Chyba do wojska by go nie wzięli. W szkole nawet na zajecia na strzelnicę (pneumatyki) nie chcieli żeby chodził, nie wiem bo chyba niebezpieczny był dla innych.

Re: Agresja

Post przez Diamentowy » Cz, 29 kwi 2021, 18:17

Wyślij go do wojska. Szybko się utemperuje.
Albo znajdzie tam swoje miejsce na ziemi.
Albo jedno i drugie.

Re: Agresja

Post przez FractionalDerivative » Cz, 29 kwi 2021, 17:53

Jak na mój gust, chodzi o spowolniony rozwój emocjonalny. Z tym jest podobno na spektrum problem - autystycy nie chcą np. podejmować się pracy w zawodach, które rozmijają się z ich upodobaniami.

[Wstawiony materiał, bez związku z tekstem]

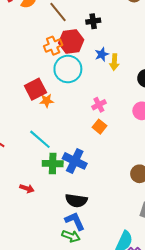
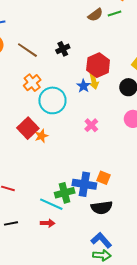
red hexagon: (71, 41) -> (98, 65), moved
blue star: (102, 54) -> (83, 86), moved
orange square: (99, 127) -> (104, 178), moved
cyan line: (40, 139) -> (51, 204), moved
black semicircle: (76, 201) -> (102, 208), moved

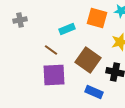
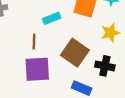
brown line: (51, 50) -> (34, 42), turned 56

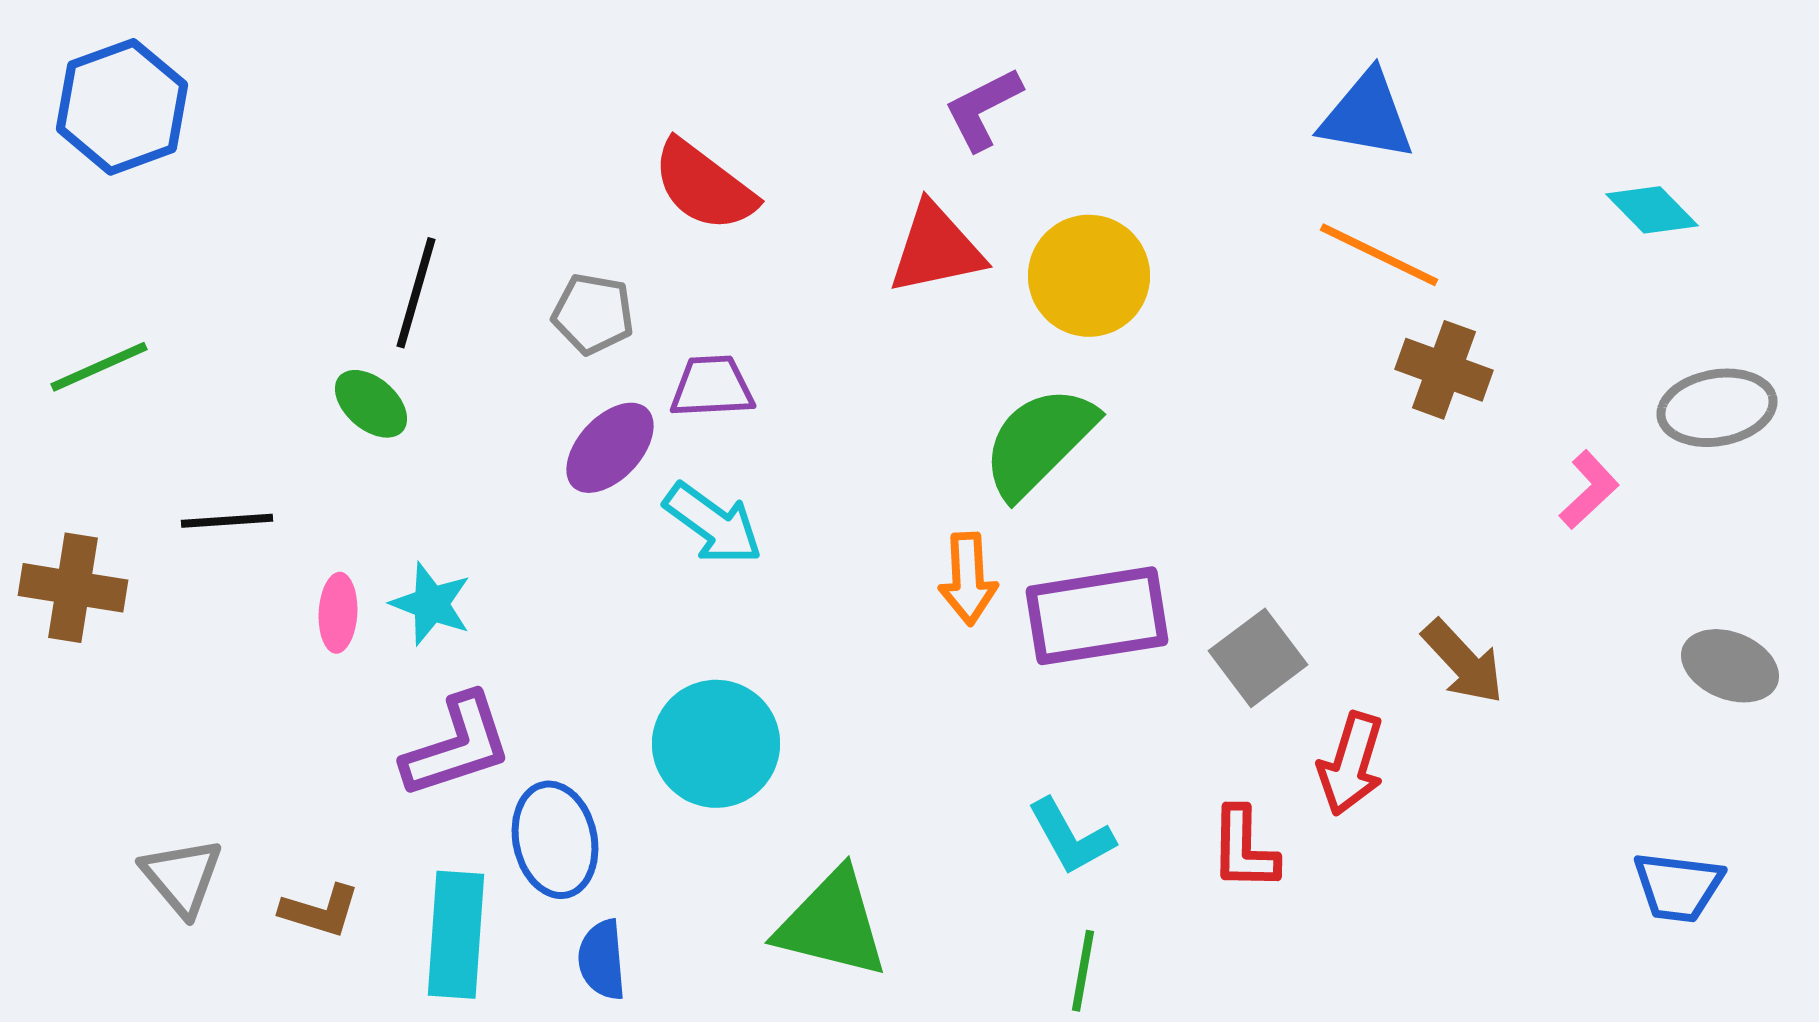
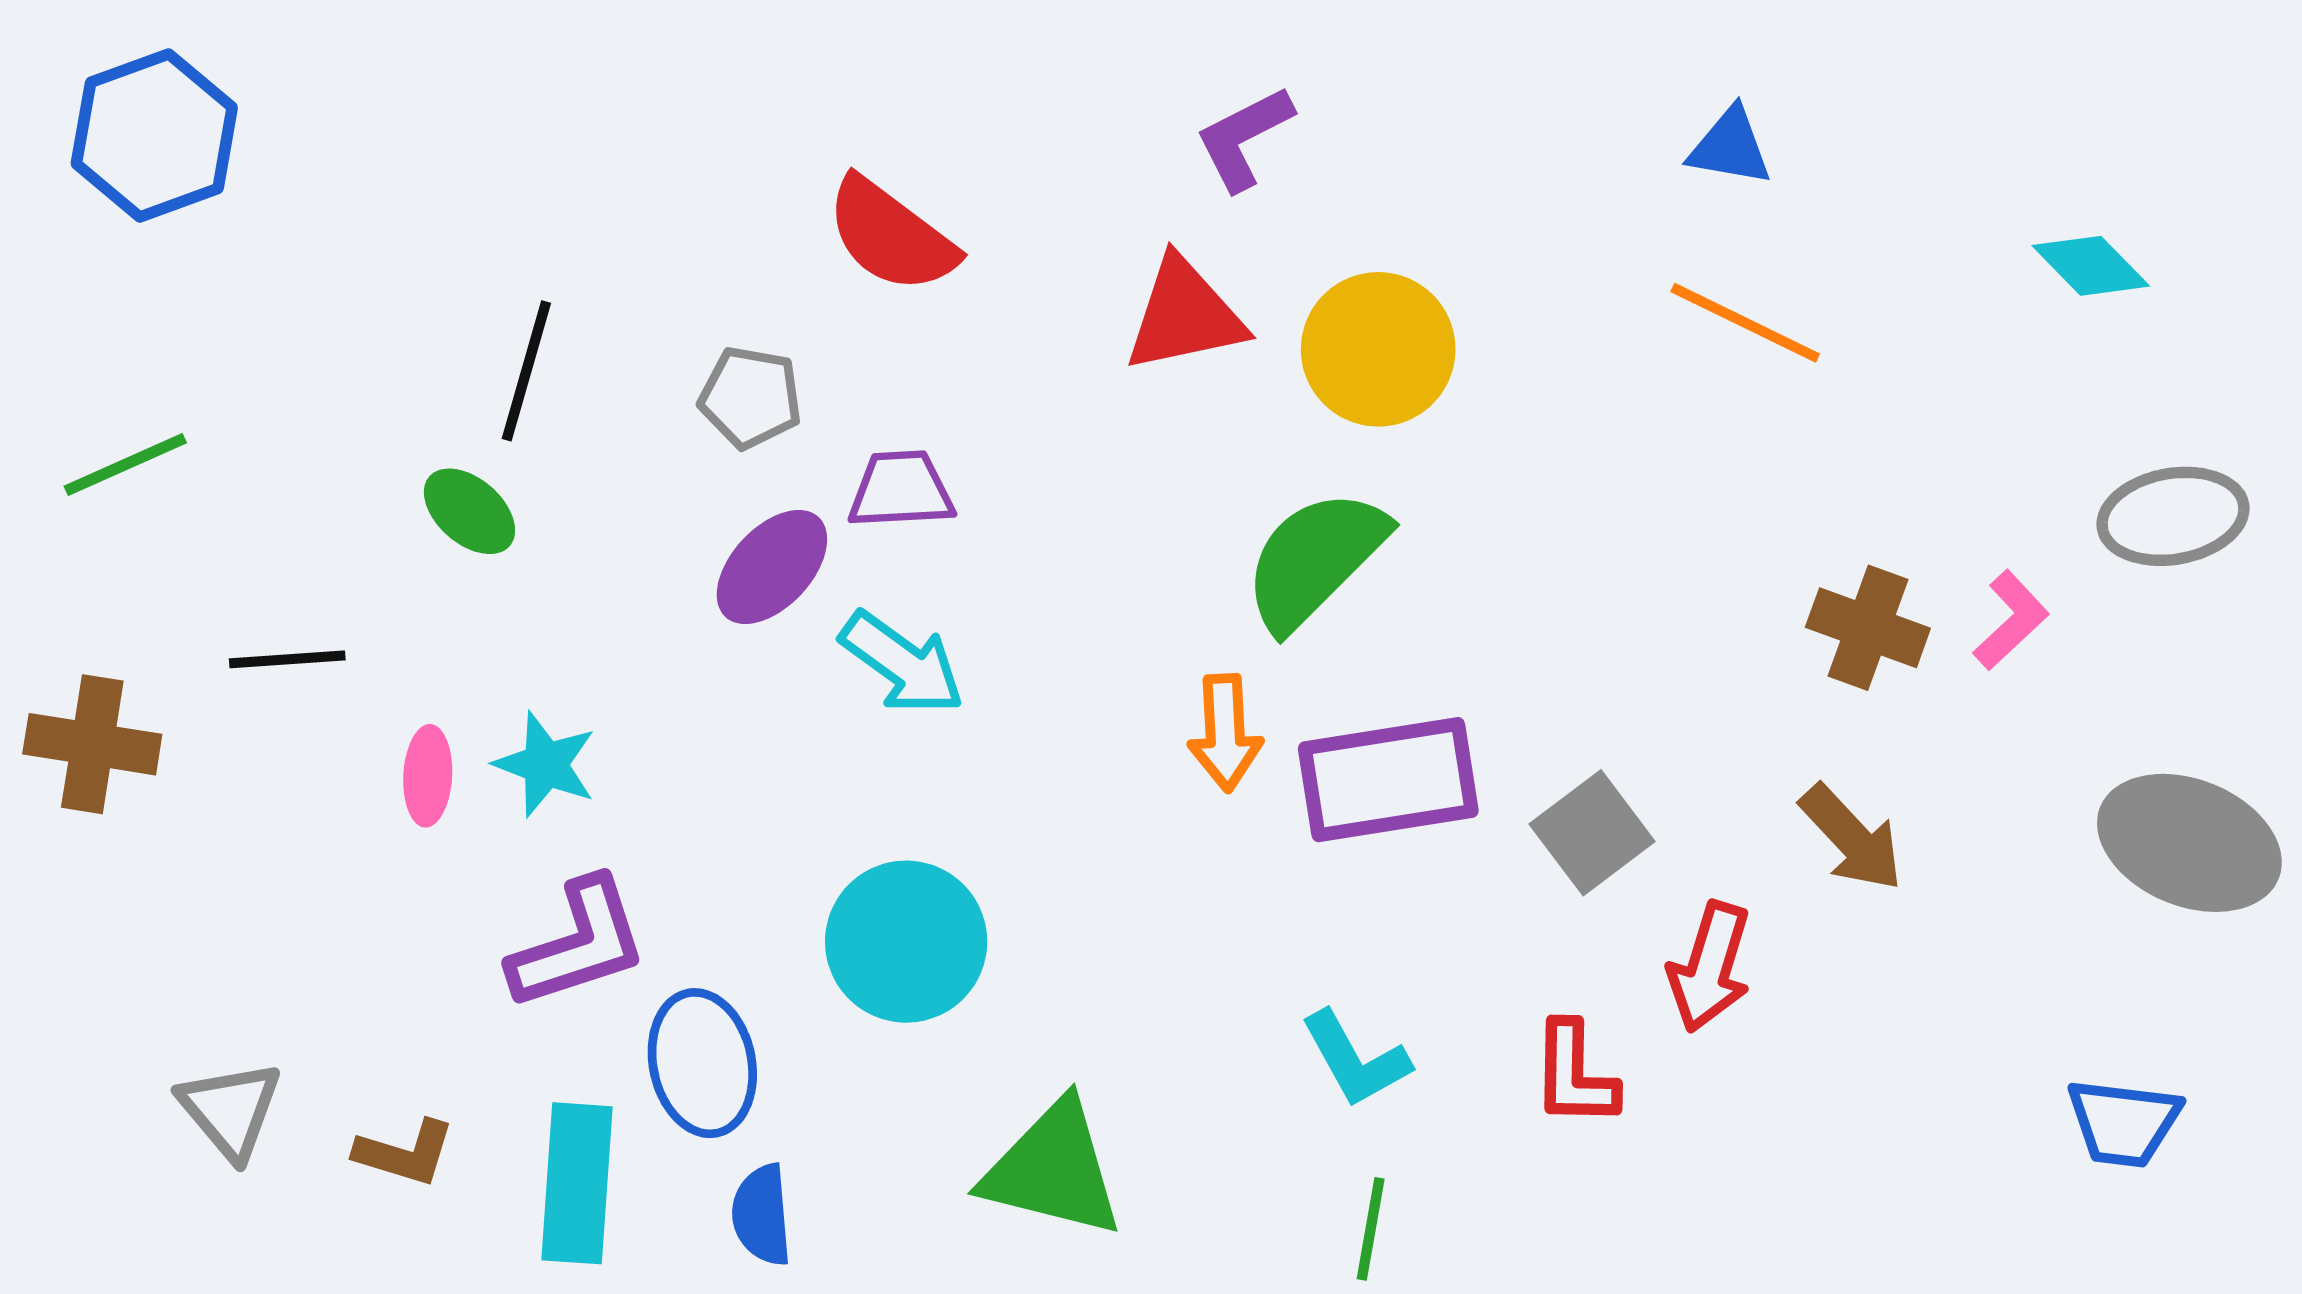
blue triangle: (1367, 116) -> (1730, 147), size x0.7
brown cross: (1444, 370) -> (1868, 628), moved
gray ellipse: (1730, 666) -> (2189, 843), size x1.5

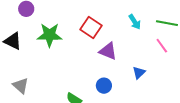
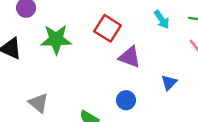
gray triangle: (21, 86) -> (38, 103), moved

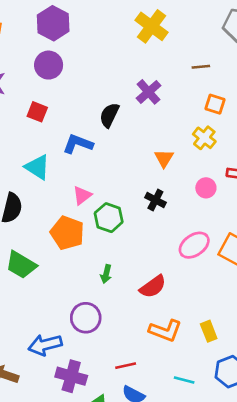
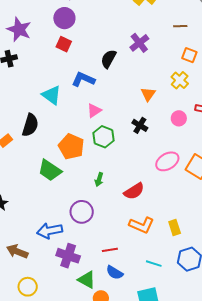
red square: (37, 112) -> (64, 44), moved
pink triangle: (82, 195) -> (94, 111), moved
green trapezoid: (21, 265) -> (50, 170), moved

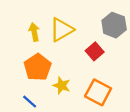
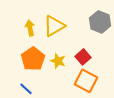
red square: (95, 51) -> (83, 57), moved
yellow star: (62, 86) -> (58, 61), moved

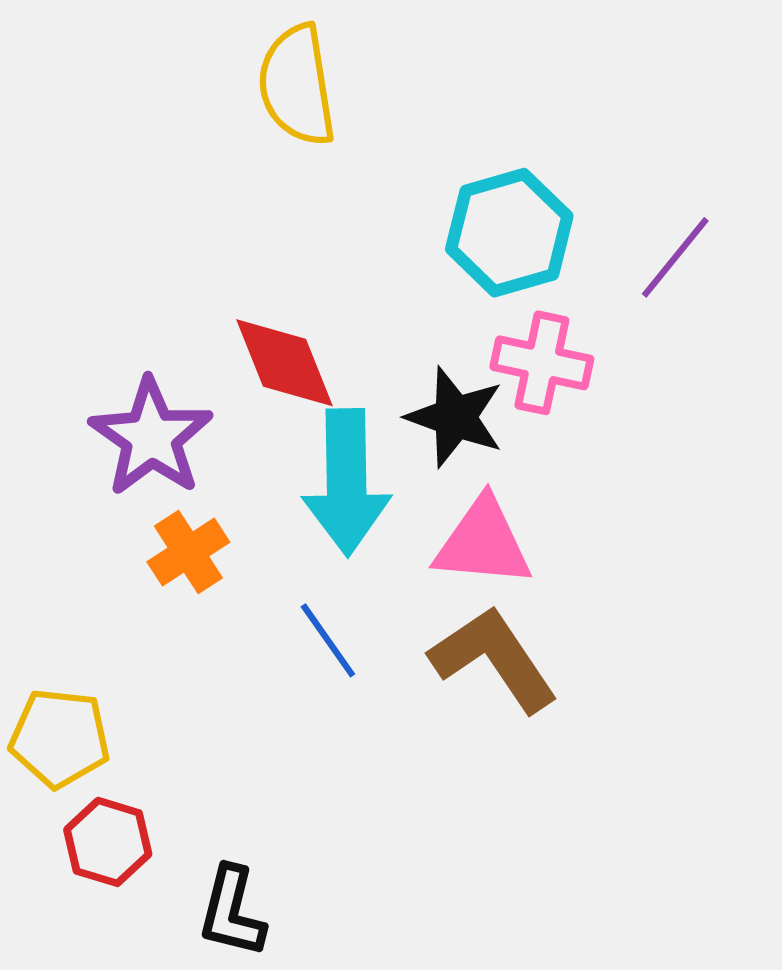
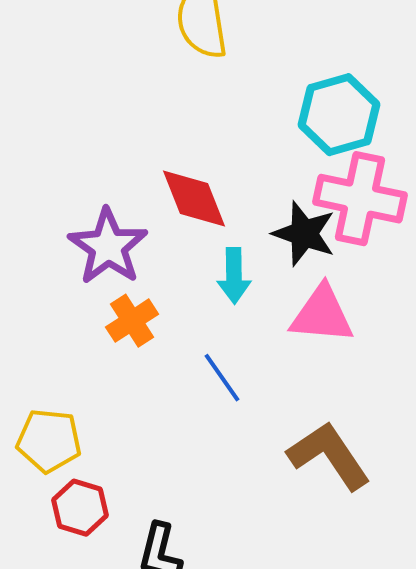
pink cross: (542, 363) -> (360, 199), size x1.4
cyan arrow: (347, 482) -> (234, 276), size x0.6
brown L-shape: (494, 659) -> (329, 456), moved

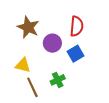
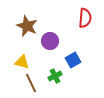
red semicircle: (77, 26) -> (85, 18), moved
blue square: (76, 54) -> (73, 60), moved

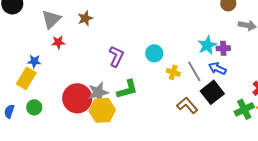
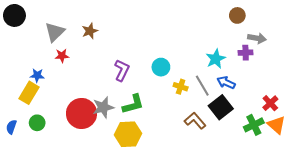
purple cross: (223, 48) -> (246, 53), moved
yellow hexagon: (102, 110) -> (128, 134), moved

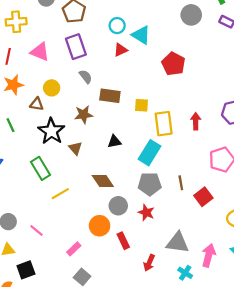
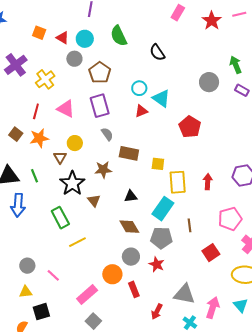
yellow cross: (16, 22) -> (45, 79), turned -36
brown triangle: (37, 104) -> (60, 157), turned 48
brown diamond: (103, 181) -> (129, 227), moved
brown line: (181, 183) -> (189, 225), moved
pink rectangle: (74, 249) -> (87, 295), size x1.5

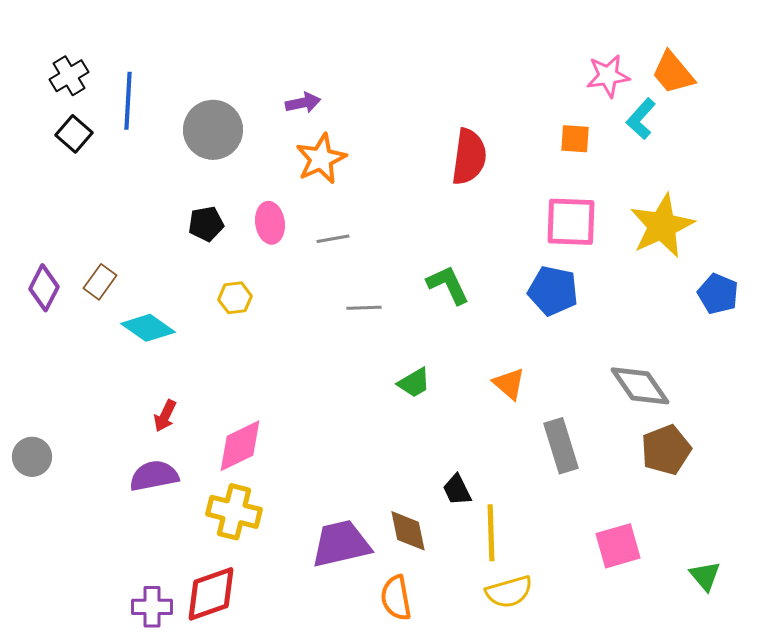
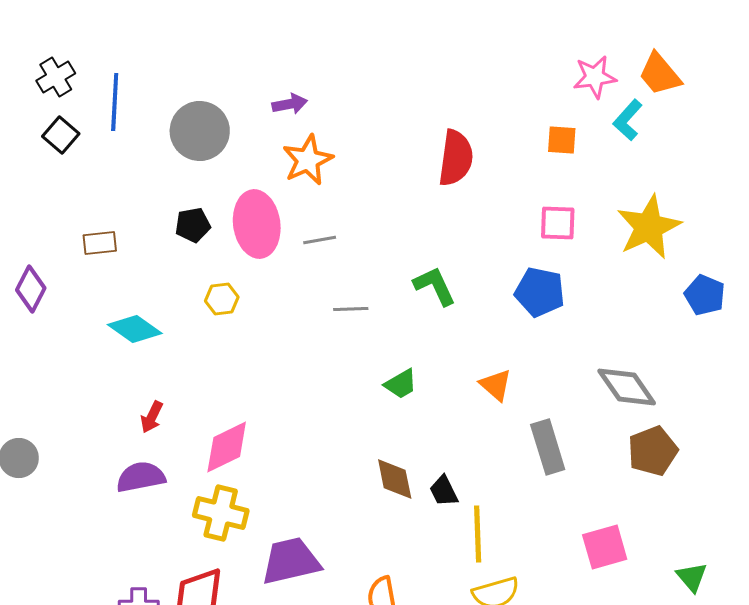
pink square: (571, 222) -> (558, 223), size x0.7
pink ellipse: (270, 223) -> (257, 224), size x1.6
brown rectangle: (100, 282) -> (100, 243), moved, turned 48
brown diamond: (408, 531) -> (395, 479), moved
purple trapezoid: (341, 544) -> (291, 561), moved

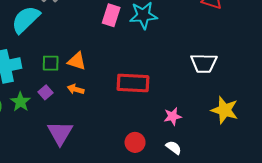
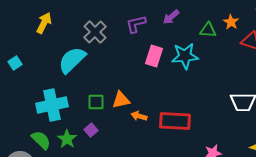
orange triangle: (77, 61) -> (121, 100), turned -30
orange arrow: (76, 89) -> (139, 116), moved

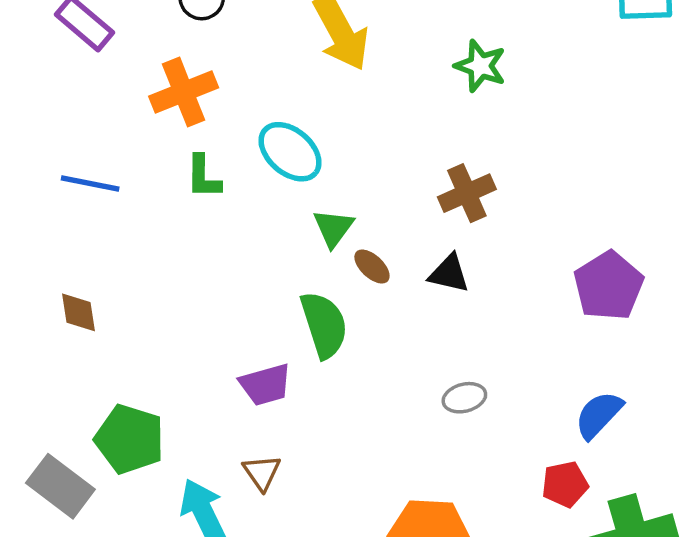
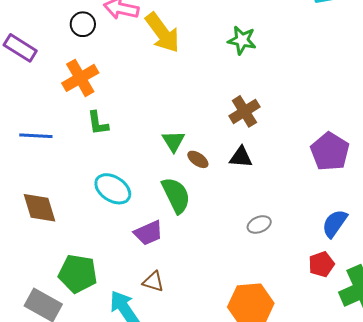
cyan ellipse: (290, 152) -> (113, 189), moved
brown diamond: (78, 312) -> (40, 208), size x1.5
brown triangle: (262, 472) -> (153, 282), turned -30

NT zacisną zęby i przesiedzą te 8 godzin w robocie, bo wiedzą, że muszą się utrzymać. Autyści potrafią być roszczeniowi, tupać nogą, płakać - bo rzeczywistość rozjechała się z ich oczekiwaniami, bo to co robią jest nudne. Fakt, że NT coraz częściej też tak mają, ale wynika to ze sposobu wychowania.

Agresja

Post przez Liliana-25@wp.pl » Cz, 29 kwi 2021, 17:30

Czy agresja i zachowania agresywne u wysokofunkcjonujacych autystów z wiekiem mijają? Nie mam już siły ani pomysłów. Syn 19 lat, ZA, reaguje agresją w różnych sytuacjach, zazwyczaj jak dzieją sie rzeczy niezgodne z jego oczekiwaniami. Próby rozmawiania o tym jak radzić sobie ze złością nic nie dają bo jak zaczynam z nim rozmawiać od razu staje się zły, nakręca się i kolejny wybuch gotowy. Psychiatra tylko przypisuje leki, psychologa ma w szkole (raz na 2 tygodnie on line) ale nic z tym nie robi chyba nie wie co ma zrobić. Czy syn jest skazany na takie ataki złości już do konca życia? W naszym niedużym mieście nie mogę znaleźć żadnej terapii pod tym kątem, albo ja już nie umiem szukać. Boje się, że dla niego już za późno na poprawę zachowania i reakcji na różne sytuacje nie po jego myśli.